Hello there!
I ran into duplicate tokens issue when trying to use converted model (Marian Model, Helsinki-NLP / Tatoeba-Challenge) in HF environment.
I have converted the model to usable in HF using the convert_marian_tatoeba_to_pytorch.py script.
%%bash
cd /content/gdrive/MyDrive/convert_exp/transformers
python src/transformers/models/marian/convert_marian_to_pytorch.py --src PATH_TO_MARIAN_MODEL --dest PATH_TO_PT_MODEL
>> added 1 tokens to vocab
When working with the conversion result, the tokenizer works fine, but model.generate() generates duplicate tokens.
tokenizer = AutoTokenizer.from_pretrained("PATH_TO_PT_MODEL")
model = AutoModelForSeq2SeqLM.from_pretrained("PATH_TO_PT_MODEL")
input_line, device = 'سلام ، آیا می توانید این را ترجمه کنید؟', 'cuda'
model.to(device)
inputs = tokenizer.encode(input_line, return_tensors="pt").to(device)
out = model.generate(inputs, max_length=100) # limiting max_length
out
>> tensor([[63282, 12927, 12927, 12927, 12927, 12927, 12927, 12927, 12927, 12927,
12927, 12927, 12927, 12927, 12927, 12927, 12927, 12927, 12927, 12927,
12927, 12927, 12927, 12927, 12927, 12927, 12927, 12927, 12927, 12927,
12927, 12927, 12927, 12927, 12927, 12927, 12927, 12927, 12927, 12927,
12927, 12927, 12927, 12927, 12927, 12927, 12927, 12927, 12927, 12927,
12927, 12927, 12927, 12927, 12927, 12927, 12927, 12927, 12927, 12927,
12927, 12927, 12927, 12927, 12927, 12927, 12927, 12927, 12927, 12927,
12927, 12927, 12927, 12927, 12927, 12927, 12927, 12927, 12927, 12927,
12927, 12927, 12927, 12927, 12927, 12927, 12927, 12927, 12927, 12927,
12927, 12927, 12927, 12927, 12927, 12927, 12927, 12927, 12927, 0]],
device='cuda:0')
I assumed that there was an error in the position of the special tokens in the dictionary. In this regard, I performed shift_tokens_right, by analogy with how it is described in this topic.
from transformers.models.marian import modeling_marian
inputs = modeling_marian.shift_tokens_right(input_ids=inputs, pad_token_id=tokenizer.pad_token_id, decoder_start_token_id=tokenizer.pad_token_id)
out = model.generate(inputs, max_length=100) #limiting max_length
out
>> tensor([[63282, 40393, 15876, 15876, 15876, 15876, 15876, 15876, 15876, 15876,
15876, 15876, 15876, 15876, 15876, 15876, 15876, 15876, 15876, 15876,
15876, 15876, 15876, 15876, 15876, 15876, 15876, 15876, 15876, 15876,
15876, 15876, 15876, 15876, 15876, 15876, 15876, 15876, 15876, 15876,
15876, 15876, 15876, 15876, 15876, 15876, 15876, 15876, 15876, 15876,
15876, 15876, 15876, 15876, 15876, 15876, 15876, 15876, 15876, 15876,
15876, 15876, 15876, 15876, 15876, 15876, 15876, 15876, 15876, 15876,
15876, 15876, 15876, 15876, 15876, 15876, 15876, 15876, 15876, 15876,
15876, 15876, 15876, 15876, 15876, 15876, 15876, 15876, 15876, 15876,
15876, 15876, 15876, 15876, 15876, 15876, 15876, 15876, 15876, 0]])
Making pad_token_id equal to -100 didn’t give proper result too.
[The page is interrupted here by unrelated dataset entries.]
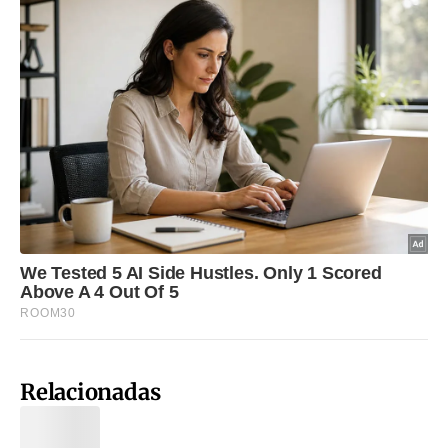
Relacionadas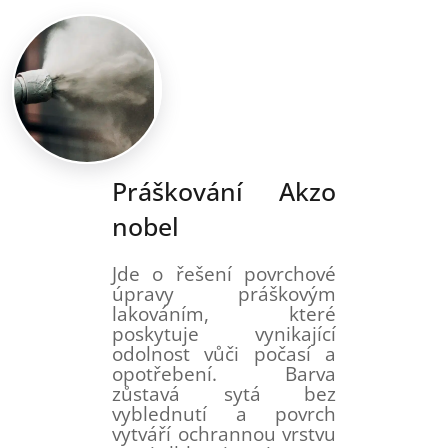
Práškování Akzo
nobel
Jde o řešení povrchové
úpravy práškovým
lakováním, které
poskytuje vynikající
odolnost vůči počasí a
opotřebení. Barva
zůstavá sytá bez
vyblednutí a povrch
vytváří ochrannou vrstvu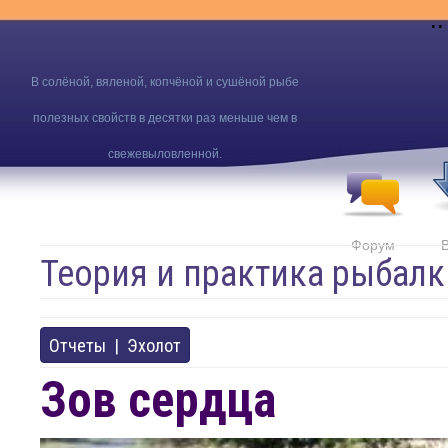
..
В солёной, вяленой, копчёной и сушёной рыбе
полезных свойств в десятки раз меньше чем в
свежевыловленной.
Форум
Теория и практика рыбалк
Отчеты
|
Эхолот
Зов сердца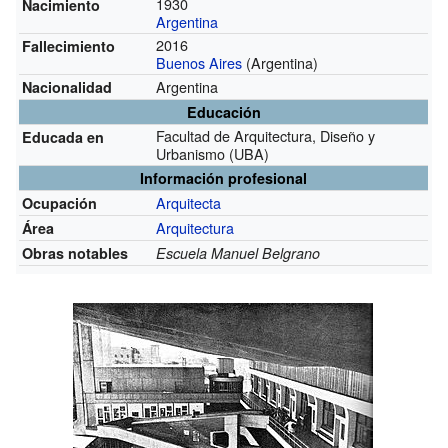
1930
Nacimiento
Argentina
2016
Fallecimiento
Buenos Aires
(Argentina)
Argentina
Nacionalidad
Educación
Facultad de Arquitectura, Diseño y
Educada en
Urbanismo (UBA)
Información profesional
Arquitecta
Ocupación
Arquitectura
Área
Obras notables
Escuela Manuel Belgrano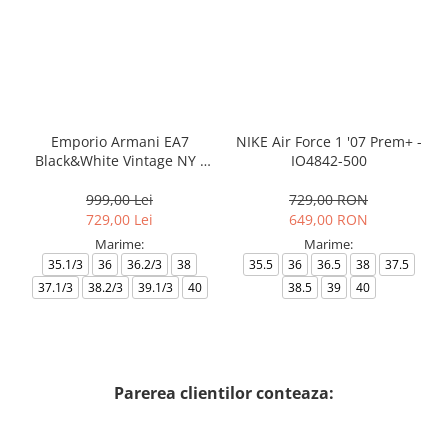
Emporio Armani EA7
NIKE Air Force 1 '07 Prem+ -
Black&White Vintage NY -
IO4842-500
AF18609-7X000541-MZ926
999,00 Lei
729,00 RON
729,00 Lei
649,00 RON
Marime:
Marime:
35.1/3
36
36.2/3
38
35.5
36
36.5
38
37.5
37.1/3
38.2/3
39.1/3
40
38.5
39
40
Parerea clientilor conteaza: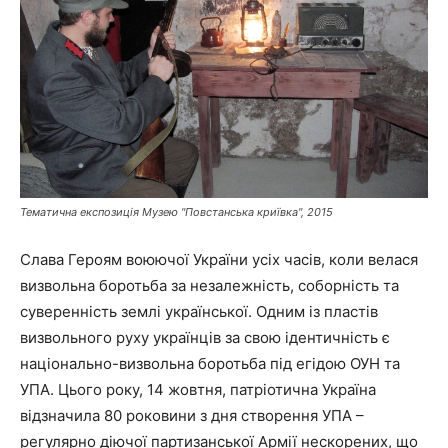
Тематична експозиція Музею "Повстанська криївка", 2015
Слава Героям воюючої України усіх часів, коли велася
визвольна боротьба за незалежність, соборність та
суверенність землі української. Одним із пластів
визвольного руху українців за свою ідентичність є
національно-визвольна боротьба під егідою ОУН та
УПА. Цього року, 14 жовтня, патріотична Україна
відзначила 80 роковини з дня створення УПА –
регулярно діючої партизанської Армії нескорених, що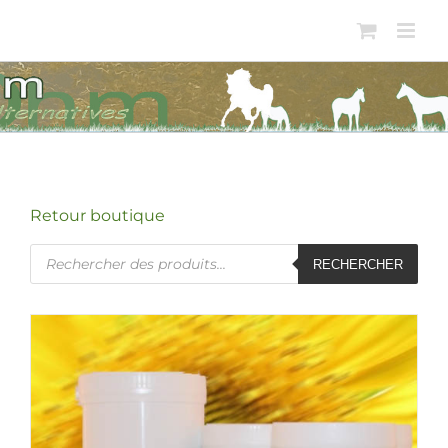
Passer
au
contenu
Retour boutique
Recherche
RECHERCHER
de
produits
inputs[inputs == tokenizer.pad_token_id] = -100
out = model.generate(inputs, max_length=100) #limiting max_length
out
>> ---------------------------------------------------------------------------
>> IndexError Traceback (most recent call last)
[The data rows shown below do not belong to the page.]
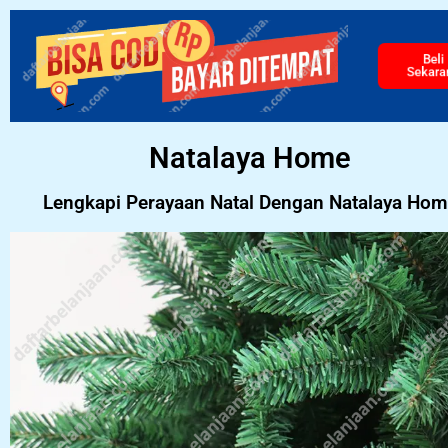
Beli
Sekara
Natalaya Home
Lengkapi Perayaan Natal Dengan Natalaya Ho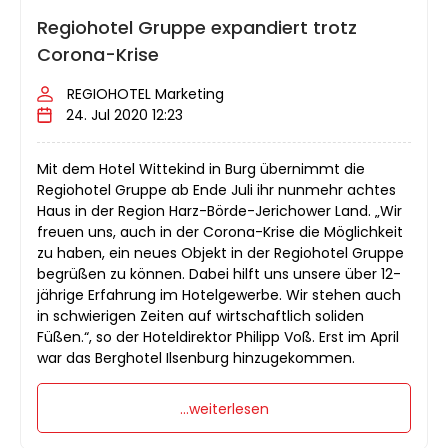
Regiohotel Gruppe expandiert trotz
Corona-Krise
REGIOHOTEL Marketing
24. Jul 2020 12:23
Mit dem Hotel Wittekind in Burg übernimmt die
Regiohotel Gruppe ab Ende Juli ihr nunmehr achtes
Haus in der Region Harz-Börde-Jerichower Land. „Wir
freuen uns, auch in der Corona-Krise die Möglichkeit
zu haben, ein neues Objekt in der Regiohotel Gruppe
begrüßen zu können. Dabei hilft uns unsere über 12-
jährige Erfahrung im Hotelgewerbe. Wir stehen auch
in schwierigen Zeiten auf wirtschaftlich soliden
Füßen.“, so der Hoteldirektor Philipp Voß. Erst im April
war das Berghotel Ilsenburg hinzugekommen.
...weiterlesen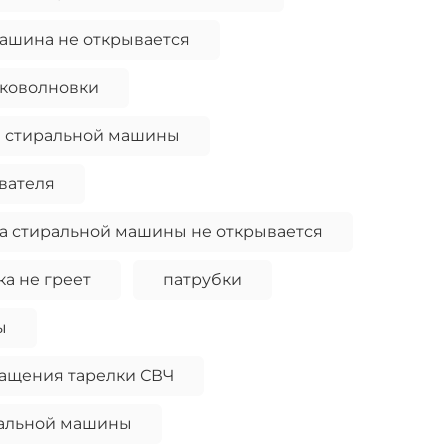
ашина не открывается
иковолновки
н стиральной машины
вателя
а стиральной машины не открывается
ка не греет
патрубки
ы
ращения тарелки СВЧ
ральной машины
>> <ipython-input-40-d891cf4b1584> in <module>()
>> ----> 1 out = model.generate(inputs, max_length=100) #limiting max_length
>> 2 out
>> 7 frames
>> /usr/local/lib/python3.7/dist-packages/torch/nn/functional.py in embedding(input, weight, padding_idx, max_norm, norm_type, scale_grad_by_freq, sparse)
>> 1911 # remove once script supports set_grad_enabled
>> 1912 _no_grad_embedding_renorm_(weight, input, max_norm, norm_type)
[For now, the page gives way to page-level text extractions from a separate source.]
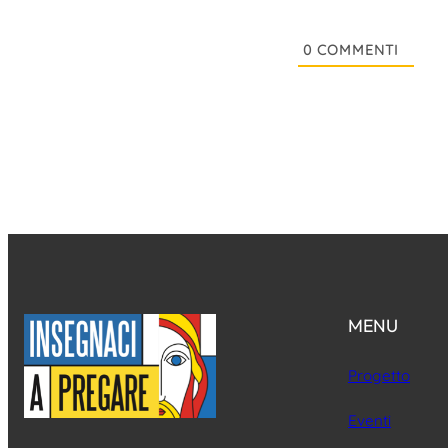
0
COMMENTI
MENU
Progetto
Eventi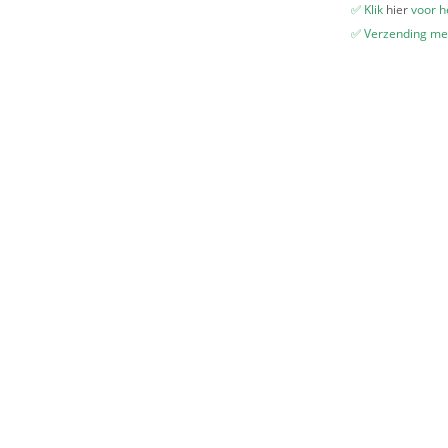
✅ Klik
hier
voor he
✅ Verzending me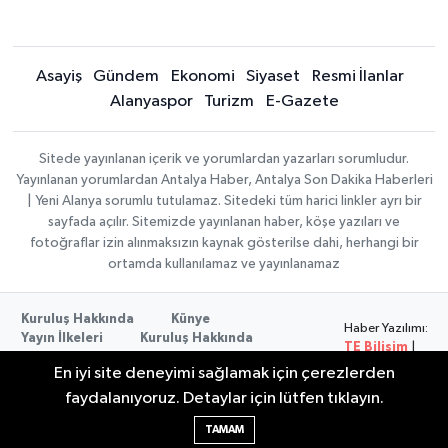
Asayiş
Gündem
Ekonomi
Siyaset
Resmi İlanlar
Alanyaspor
Turizm
E-Gazete
Sitede yayınlanan içerik ve yorumlardan yazarları sorumludur.
Yayınlanan yorumlardan Antalya Haber, Antalya Son Dakika Haberleri
| Yeni Alanya sorumlu tutulamaz. Sitedeki tüm harici linkler ayrı bir
sayfada açılır. Sitemizde yayınlanan haber, köşe yazıları ve
fotoğraflar izin alınmaksızın kaynak gösterilse dahi, herhangi bir
ortamda kullanılamaz ve yayınlanamaz
Kuruluş Hakkında
Künye
Haber Yazılımı:
Yayın İlkeleri
Kuruluş Hakkında
TE Bilişim
|
Düzeltme Politikası
Veri Politikası
Copyright ©
En iyi site deneyimi sağlamak için çerezlerden
Kullanım Şartları
2026
faydalanıyoruz. Detaylar için lütfen tıklayın.
TAMAM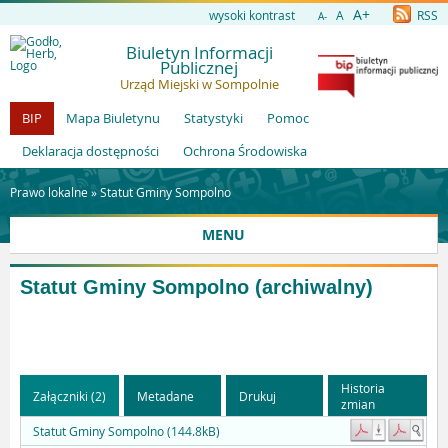
A+
wysoki kontrast
A
RSS
A-
Biuletyn Informacji
Publicznej
Urząd Miejski w Sompolnie
BIP
Mapa Biuletynu
Statystyki
Pomoc
Deklaracja dostępności
Ochrona Środowiska
Prawo lokalne »
Statut Gminy Sompolno
MENU
Statut Gminy Sompolno (archiwalny)
Historia
Załączniki (2)
Metadane
Drukuj
zmian
Statut Gminy Sompolno (144.8kB)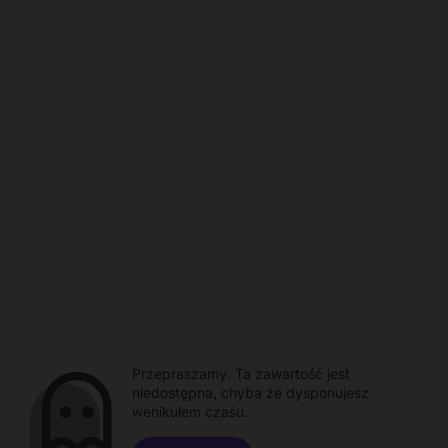
Przepraszamy. Ta zawartość jest
niedostępna, chyba że dysponujesz
wehikułem czasu.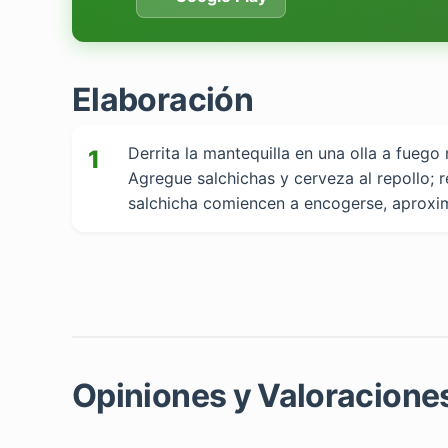
Elaboración
Derrita la mantequilla en una olla a fueg
1
Agregue salchichas y cerveza al repollo; 
salchicha comiencen a encogerse, aproxim
Opiniones y Valoraciones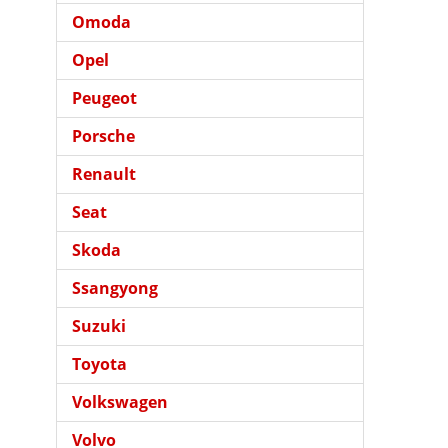
Omoda
Opel
Peugeot
Porsche
Renault
Seat
Skoda
Ssangyong
Suzuki
Toyota
Volkswagen
Volvo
>> -> 1913 return torch.embedding(weight, input, padding_idx, scale_grad_by_freq, sparse)
>> 1914
>> 1915
>> IndexError: index out of range in self
Did I make a mistake while converting or did I miss a step to make the model work in HF environment?
A draft of the work can be viewed in this Google Colab.